I recentlty joined the forums, although I've been lurking on here for quite a while. Well, I always try and research my questions throroughly before posting. I am not looking for a short cut; I put time and effort into my research but sometimes after days of trying to find a very specfic peice of information, only then will I resort to asking the professionals and non-professionals who have more experience than me.

Anyway, on to my question:

So, I am having a hard time understanding in what order and WHY (in regards to the steps taken when building a les paul style guitar) do you route the pickup cavities and neck pocket? Now hang on a sec... It isn't just a simple question like that, let me explain: I am asking because I have gotten such conflicting answers when watching and reading about other peoples builds, regardless if they are professional luthiers or amatuers such as myself doing their first build. Also, the angle of each has a lot to do with the order of things in my mind because it would seem to ME to make the most sense to just route everything out in the begining while the board is still square (prior to cutting the body out but after tracing it from template) and also it seems easier while the board is still flat (not carved/arched yet). But this logic must be flawed because I see people cutting out the body first, carving it, and THEN routing out the cavities.

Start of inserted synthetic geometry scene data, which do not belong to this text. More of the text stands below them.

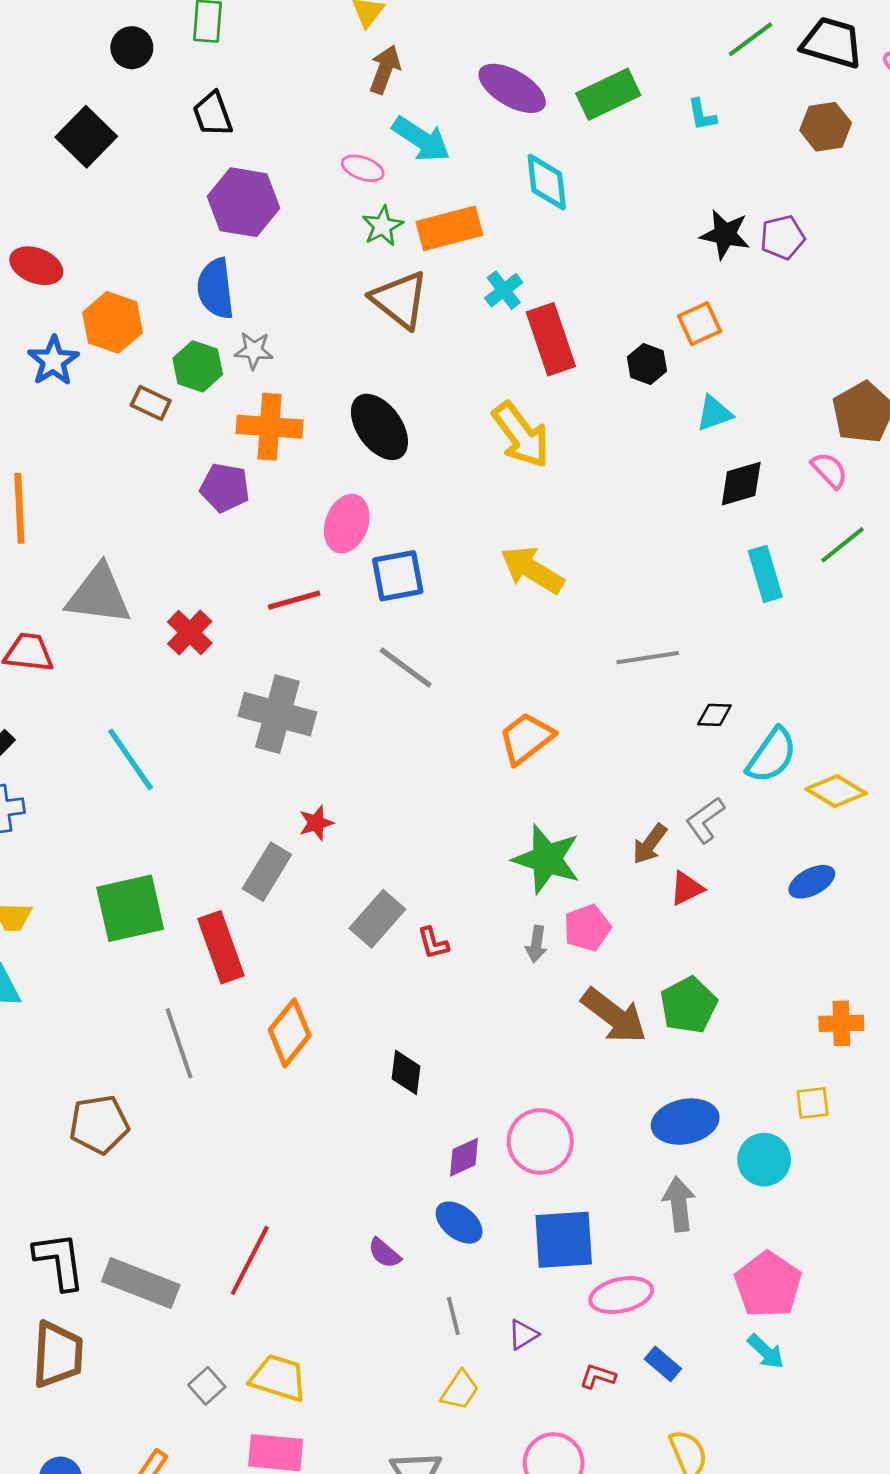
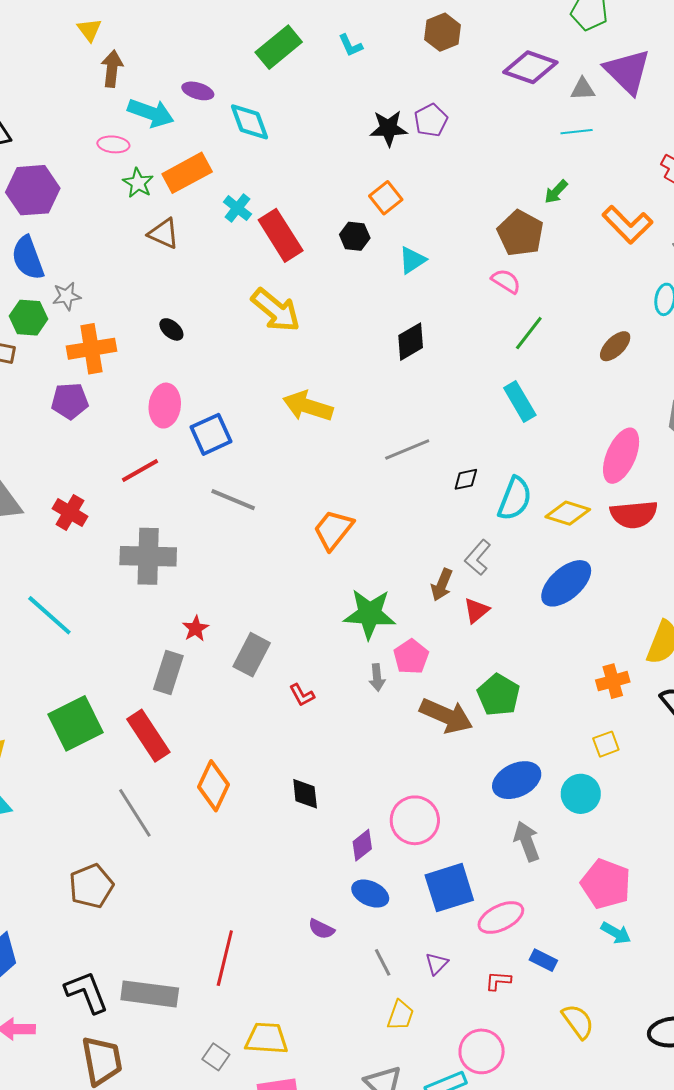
purple ellipse: (512, 88) -> (198, 91), moved, size x0.6
brown triangle: (400, 300) -> (164, 233), size x0.7
black ellipse: (379, 427) -> (171, 329), size x0.5
black diamond: (741, 484) -> (411, 342), moved
cyan rectangle: (765, 574) -> (520, 401), moved
blue ellipse: (812, 882) -> (566, 583), size x1.6
gray rectangle: (377, 919) -> (252, 655), moved

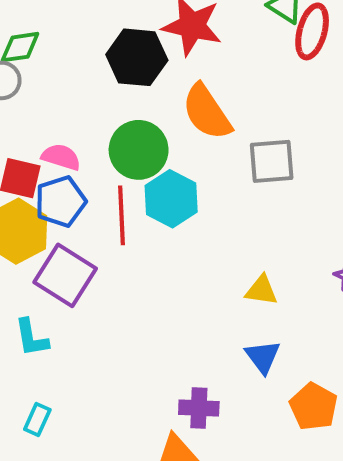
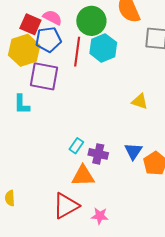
purple square: (65, 275) -> (44, 76), turned -32
blue triangle: (263, 357) -> (133, 151), moved
cyan rectangle: (37, 419) -> (76, 146), moved

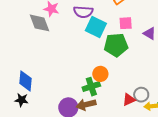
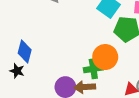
orange circle: (100, 74) -> (105, 57), size x1.5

But also have also seen so many different builds do a mixture of those steps in all different orders (some route out wire channel, then cut out body, then cut neck pocket, then carve, then route pickup cavities, etc...). Pretty much, mix those steps up randomely in every order possible and I've seen a video or read a build in that order.

So this is so confusing to me, but I seem to be the only one bothered/confused by this so what am I missing? I realize I still lack some of the basic woodworking fundamentals/theory and maybe if i had a better understanding I would already know the answer but I am on a quest for information and this is one obstacle in my way.

Can someone...ANYONE.. shed some light on WHY they do their particular process and also why I see so many different ways?

Also, i once read someone on here saying "if installing humbuckers in your build, you don't need to worry about routing an angle in the bottom of the cavity since humbuckera are attached by the pickup rings and they attach to the body itself (the plane I believe they call it?) And so only the " plane" needs to be angled. Is that true,?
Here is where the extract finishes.